Example 1) Use the same indexing style for all variables linked to the parfor index. For instance:
IM = cell(1, 100);
parfor j = 1:numel(IM)
IM{j} = zeros(1, 10);%You're access IM via IM{j}. Must be same in code.
for k = 1:10
IM{j}(k) = k; %OKAY, same indexing style as IM{j}
IM{1, j}(k) = k; %NOT OKAY. Different indexing IM{1, j} even
%though it's correct without parfor.
end
end
Example 2) Don't modify a sliced variable with different index as the parfor counter, since MATLAB cannot confirm if these are truly independent.
B1 = cell(1, 100);
parfor j = 1:numel(B1)
r(j) = randi(numel(B1), 1);
B1{r(j)} = j; %NOT OKAY. Index to sliced variable B1 differs from
%parfor loop counter variable j. Conflict arises when
%multiple jobs tries to write to same cell in B1.
end
5 Comments
Hayao
on 22 May 2018
OCDER
on 22 May 2018
Yes you're right. Changing r(j), which is going to be a sliced variable, to just r will still cause write-access conflict issues to B1, which seems like a sliced variable too. Does B1 have to be accessed randomly via randi? See comments below.
parfor cycle = 1:n
IM{cycle, 1} = IIM
B1{cycle, 1} = setdiff(1:(2*l+1)^3, ((2*l+1)^3+1)/2).'
...
while length(B1{cycle, 1}) > o(cycle) + str2double(answer2(1,1)) - 1
r(cycle) = randi(length(B1{cycle, 1}),1);
if B1{r(cycle), 1} ~= B2{cycle, 1} <=== HERE!!!
%NOTE: B1 was referred to B1{cycle, 1} and also B1{r(cycle), 1).
%If B1 is a sliced variable, then you can't do the 2nd term.
%Is there a reason you have to access B1{r(cycle), 1) and not
%B1{cycle, 1}? Or did you mean B1{cycle, 1}(r(cycle), 1)?
...
end
end
...
end
OCDER
on 23 May 2018
Interesting situation here... Did it work? If not, does this even work for a regular for loop?
There seems to be a lot of work needed to remove the typos and ensure each cycle is truly independent of each other.
To help, anytime you see the cycle parfor loop counter variable, check to see if the variable that uses cycle as an index is a sliced variable or a broadcast variable as intended. I see a lot of use of cycle...

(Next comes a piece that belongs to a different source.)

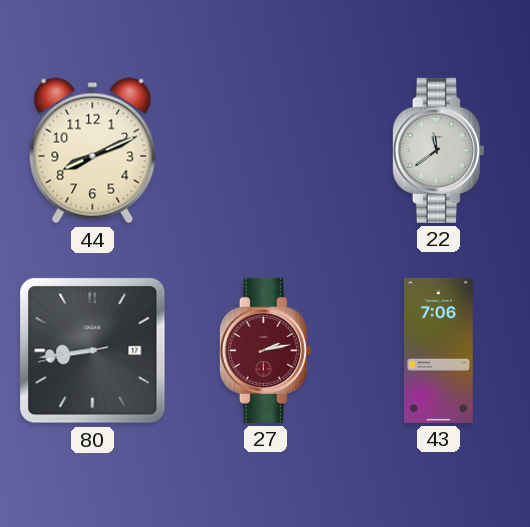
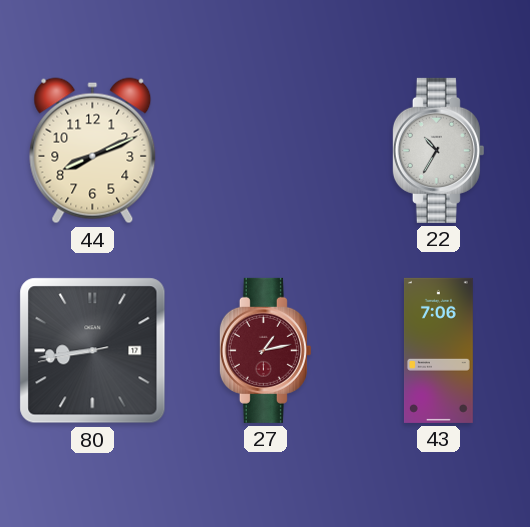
22: 11:39 -> 10:35
27: 2:13 -> 1:13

I did find another potential error:
q(cycle) = 1;
...
for q = 1:length(B1{cycle, 1}) %HERE! q was a sliced variable, but now it's a counter variable. q(cycle) won't make sense.
IM{B1{cycle, 1}(q(cycle), 1), B1{cycle, 1}(q(cycle), 1)} = 0;
IM{B1{cycle, 1}(q(cycle), 1), B1{cycle, 1}(q(cycle), 1)} = -(str2double(answer3(1,1)) + str2double(answer3(2,1)) + sum(IM{cycle, 1}(:, B1{q(cycle),1}))) + str2double(answer3(6,1))*sum(IM{cycle, 1}(:, B1{q(cycle),1}));
end
Also, try to avoid having B1 (a sliced variable) storing another sliced variable inside. I feel like this is a fairly complex code structure...
B1{cycle, 1}(r(cycle), 1)
B1 = sliced variable itself
B1{cycle, 1} = sliced variable stored within a cell of B1?
r = sliced variable?
So are you trying to modify a sliced variable inside a sliced variable randomly,
and store this random variable in another sliced variable?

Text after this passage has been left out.